Nobody looked at the billing of huge stars and thought “Hmm, I don’t see the potential but perhaps they’ll surprise me.” It would have been ridiculous to doubt this impressive selection. Jay Gatsby, from his debonair introduction to the audience to his unfortunate fate, is played with sincere emotion and passion by the only man who really could: Leonardo DiCaprio. Really, though, who could possibly be so mysterious and charming as Leo? Carey Mulligan is all elegance as Daisy Buchanan, and Joel Edgerton her dark, fiery-tempered husband Tom. Tobey McGuire rounds out the cast as the narrator, Nick Calloway. If you know McGuire, you know he’s able to play a sold role without exactly stealing the spotlight. He was a great choice. They all work together fabulously. Along with Isla Fisher and Jason Clarke, the famous love pentagon is completed.
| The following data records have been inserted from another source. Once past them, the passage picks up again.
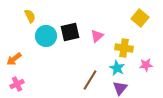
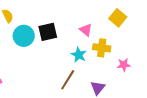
pink triangle: (97, 36) -> (86, 30), moved, turned -40
cyan star: (117, 68) -> (79, 55), moved

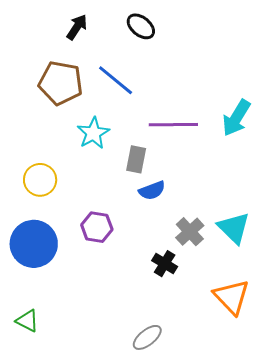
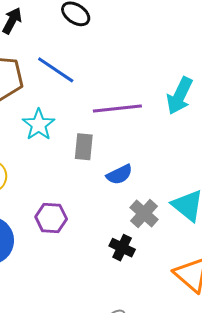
blue semicircle: (152, 190) -> (119, 175), moved

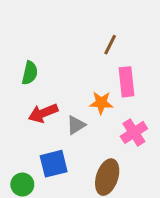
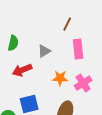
orange star: (101, 103) -> (60, 78), moved
gray triangle: (76, 125) -> (44, 51), moved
But it’s the special effects that really set “Gatsby” apart. 1920s NYC looks nothing like the Big Apple today, so they gave it a makeover. They threw it in a time machine and softened up the edges when it came out. What we get is a beautiful new metropolis, glowing and buzzing and doing exactly what the art directors want it to do. Because it’s theirs. And the live-action blends seamlessly into the CGI world around it. It’s a thing of beauty. A masterpiece. The whole thing is, really.

4 thoughts on “‘The Great Gatsby’ is back and better than ever

  1. Solid review Logan. I don’t think that this movie was terrible, it was just dull. Which wouldn’t have been bad if it was just a straight-up telling of the novel, but is instead a crazy, roller coaster of a ride that could have put on it’s brakes countless times.

    1. I thought it handled itself pretty well. I think any whiplash might have been caused by cramming such a dense story in just 2+ hours. It covered some major plot points pretty quickly, but I loved how exciting it got. Thanks for reading!

  2. Good review. I don’t think anyone doubts that soundtrack and special effects are going to be magnificent. The cast is great too. The main worry with the director is that as in ‘Moulin Rouge’, he prioritizes all that glamour and glitter in place of plot substance and depth of characters.

    1. I’ve heard lots of people comment that they’d have preferred a 20s soundtrack, so I thought I’d offer my thoughts. And I agree that the glam might take away from the story, but since the story is almost archetypal by now I think it’s important to be innovative in the way it’s told and the way it looks. “Les Mis” did that really well last year with the live singing and the CGI, even if the story was just the same story it always is. “Gatsby” definitely stands out.